TASK TO CARRY OUT =>
Everything from the line that holds "Что-то не получается?" through the end of the data below should be output exactly, both ends included.

RECORDS FOR THE TASK =>
>>
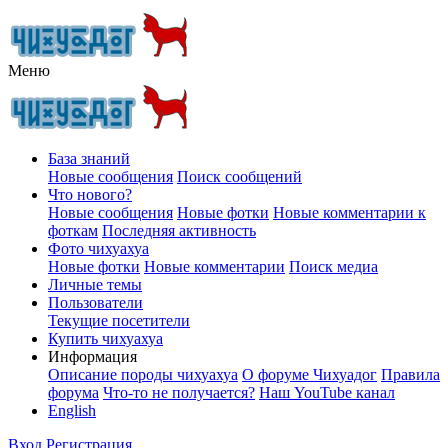
Меню
База знаний
Новые сообщения
Поиск сообщений
Что нового?
Новые сообщения
Новые фотки
Новые комментарии к
фоткам
Последняя активность
Фото чихуахуа
Новые фотки
Новые комментарии
Поиск медиа
Личные темы
Пользователи
Текущие посетители
Купить чихуахуа
Информация
Описание породы чихуахуа
О форуме Чихуадог
Правила
форума
Что-то не получается?
Наш YouTube канал
English
Вход
Регистрация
<<
SOLUTION TO THE PROBLEM =>
Что-то не получается?
Наш YouTube канал
English
Вход
Регистрация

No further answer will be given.